The tension lingers.

They have never, ever talked about it overtly—what Idgie’s clearly worried the chump on the road implied. Ruth had sworn before a judge, a jury, and a courtroom packed with their friends and enemies that she loves Idgie. And she’d meant it. She still does. And, of course, Idgie had followed Ruth to Georgia, she’d left again at Ruth’s request, and come again when Ruth issued an even more desperate countermand. 

But never once since Ruth moved to Whistle Stop with Buddy in the oven have they talked about _why_ Ruth ended up back there. Sure, it’s obvious to anyone with an ounce of common sense why she walked out on Frank. But why her pathway out led to Idgie is a subject that Idgie herself steadfastly avoids.

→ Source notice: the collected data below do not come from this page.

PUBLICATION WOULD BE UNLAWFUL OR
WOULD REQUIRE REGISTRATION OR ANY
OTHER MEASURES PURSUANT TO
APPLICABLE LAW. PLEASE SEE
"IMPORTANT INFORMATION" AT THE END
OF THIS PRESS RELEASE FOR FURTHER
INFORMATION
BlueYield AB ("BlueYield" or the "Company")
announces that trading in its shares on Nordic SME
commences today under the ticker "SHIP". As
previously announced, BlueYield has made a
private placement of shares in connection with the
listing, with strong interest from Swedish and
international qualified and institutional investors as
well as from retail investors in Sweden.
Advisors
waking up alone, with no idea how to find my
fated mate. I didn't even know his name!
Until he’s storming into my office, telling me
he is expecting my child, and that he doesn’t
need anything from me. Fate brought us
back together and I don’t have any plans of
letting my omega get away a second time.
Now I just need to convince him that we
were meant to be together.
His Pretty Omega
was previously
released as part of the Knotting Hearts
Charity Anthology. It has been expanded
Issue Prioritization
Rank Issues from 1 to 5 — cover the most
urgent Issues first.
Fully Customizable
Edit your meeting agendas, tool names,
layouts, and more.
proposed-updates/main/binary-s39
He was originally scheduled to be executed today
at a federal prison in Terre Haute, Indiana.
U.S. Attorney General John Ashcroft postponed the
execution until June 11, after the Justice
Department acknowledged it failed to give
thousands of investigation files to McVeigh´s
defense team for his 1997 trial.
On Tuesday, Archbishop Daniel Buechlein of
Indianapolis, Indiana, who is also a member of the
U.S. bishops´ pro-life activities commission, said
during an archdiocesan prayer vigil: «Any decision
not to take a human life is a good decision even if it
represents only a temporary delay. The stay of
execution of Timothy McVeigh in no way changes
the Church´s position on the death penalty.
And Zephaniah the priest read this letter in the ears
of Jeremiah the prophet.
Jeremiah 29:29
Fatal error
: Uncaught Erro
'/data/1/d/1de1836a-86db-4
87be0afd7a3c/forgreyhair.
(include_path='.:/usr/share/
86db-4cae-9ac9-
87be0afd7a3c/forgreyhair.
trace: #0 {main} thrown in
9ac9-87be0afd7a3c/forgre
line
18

Sometimes when Ruth is giving Idgie a cooking lesson during on a slow afternoon in the Whistle Stop, or when they are laughing together over whiskey and cards, Ruth catches looks from Sipsy. Ruth thinks that Sipsy would listen, if Ruth were to confide in her, even about someone as precious to Sipsy as Idgie is.

But there’s nothing to tell. Nothing but a drunk kiss on the cheek at the edge of a lake nearly half a decade old and seven years of thinking about it. 

* * *

When they’ve next got the tent up and a fire going, Idgie says she’ll go get water from the same stream that’s been keeping them in instant coffees since that first night. 

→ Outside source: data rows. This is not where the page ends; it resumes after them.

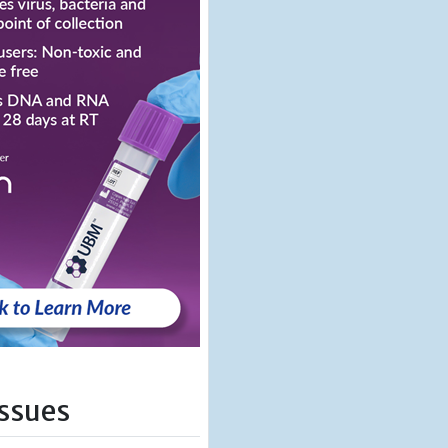
Issues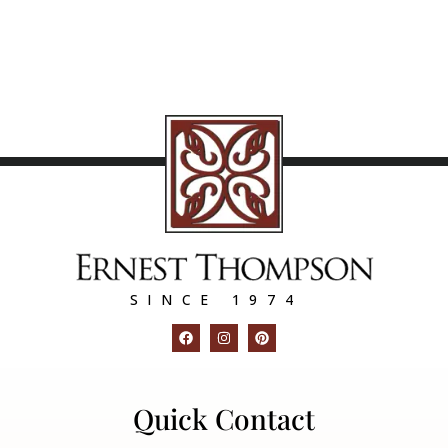
SINCE 1974
Quick Contact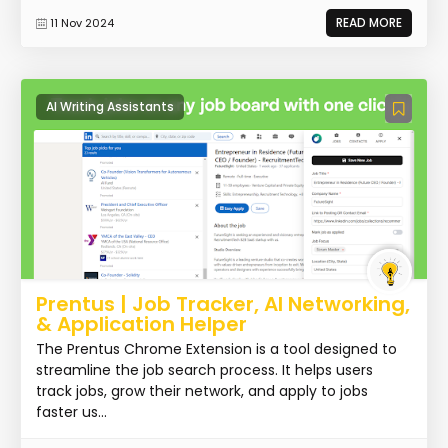
READ MORE
11 Nov 2024
AI Writing Assistants
Prentus | Job Tracker, AI Networking,
& Application Helper
The Prentus Chrome Extension is a tool designed to
streamline the job search process. It helps users
track jobs, grow their network, and apply to jobs
faster us...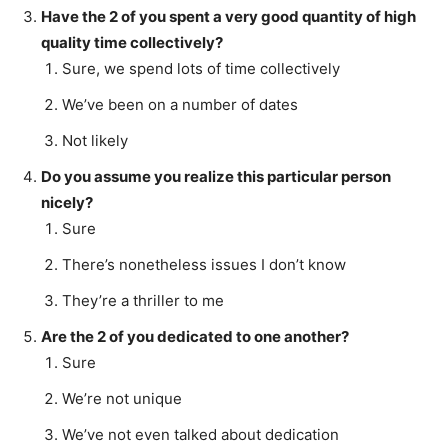
Have the 2 of you spent a very good quantity of high
quality time collectively?
Sure, we spend lots of time collectively
We’ve been on a number of dates
Not likely
Do you assume you realize this particular person
nicely?
Sure
There’s nonetheless issues I don’t know
They’re a thriller to me
Are the 2 of you dedicated to one another?
Sure
We’re not unique
We’ve not even talked about dedication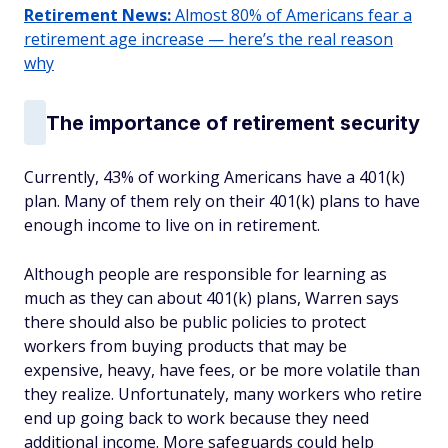
Retirement News:
Almost 80% of Americans fear a
retirement age increase — here’s the real reason
why
The importance of retirement security
Currently, 43% of working Americans have a 401(k)
plan. Many of them rely on their 401(k) plans to have
enough income to live on in retirement.
Although people are responsible for learning as
much as they can about 401(k) plans, Warren says
there should also be public policies to protect
workers from buying products that may be
expensive, heavy, have fees, or be more volatile than
they realize. Unfortunately, many workers who retire
end up going back to work because they need
additional income. More safeguards could help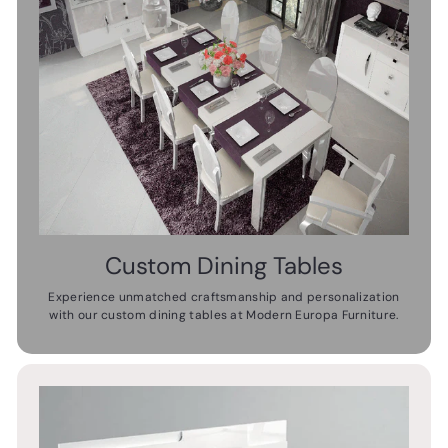
Custom Dining Tables
Experience unmatched craftsmanship and personalization
with our custom dining tables at Modern Europa Furniture.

“Hold on,” Ruth says, “I’m nearly done with the tent, and I’ll come with you. I need a bath, but a rinse in the stream will have to do.”

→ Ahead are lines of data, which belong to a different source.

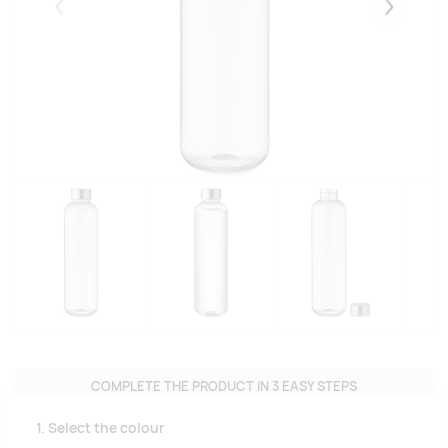
Eelmised
Järgmise
COMPLETE THE PRODUCT IN 3 EASY STEPS
1. Select the colour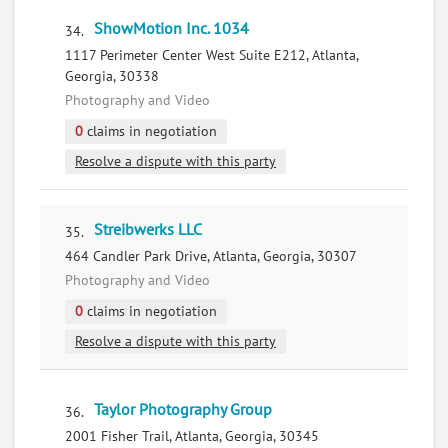
ShowMotion Inc. 1034
34.
1117 Perimeter Center West Suite E212, Atlanta,
Georgia, 30338
Photography and Video
0
claims in negotiation
Resolve a dispute with this party
Streibwerks LLC
35.
464 Candler Park Drive, Atlanta, Georgia, 30307
Photography and Video
0
claims in negotiation
Resolve a dispute with this party
Taylor Photography Group
36.
2001 Fisher Trail, Atlanta, Georgia, 30345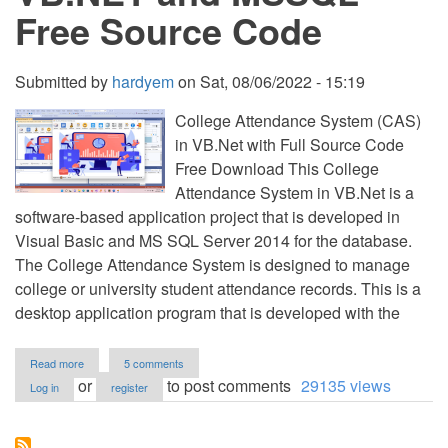
Free Source Code
Submitted by
hardyem
on
Sat, 08/06/2022 - 15:19
College Attendance System (CAS)
in VB.Net with Full Source Code
Free Download This College
Attendance System in VB.Net is a
software-based application project that is developed in
Visual Basic and MS SQL Server 2014 for the database.
The College Attendance System is designed to manage
college or university student attendance records. This is a
desktop application program that is developed with the
about
Read more
5 comments
College
or
to post comments
29135 views
Log in
register
Attendance
System
(CAS)
in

It’s light as they make their way through the trees. The forest smells good, and they can hear the stream before they see it, rushing unstoppably along its way.

At the end of the stream, Idgie has the pot filled in a flash.

Ruth looks around. Now that’s she’s here on the bank in broad daylight, she’s not so sure about grabbing a wash.

“Think there’re many people around here?”

“Didn’t hear anyone on our way. How come? You hear something?”

“No, just don’t want, you know…” Ruth shrugs and pulls her dress, her favorite one—the green from which she’s tirelessly scrubbed blackberry juice and flour-paste after she and Idgie’d had a food fight in the kitchen—up over her head. “That could use a wash, too.” She lays it out over a mossy rock. It’s cotton, and if she gets it wet, it’ll stay drenched for the rest of the day at least, even in the summer heat.

The forest is quite dense on either side of the stream, but still, Ruth can’t overcome her embarrassment—it’s the middle of the day, and what if some so-and-so does wander along?

“Idgie?” she asks.

“Hm?”

“I’ve got to get clean. I’ve been sweating in the same dress since we left. Will you sort of, you know, keep a lookout?”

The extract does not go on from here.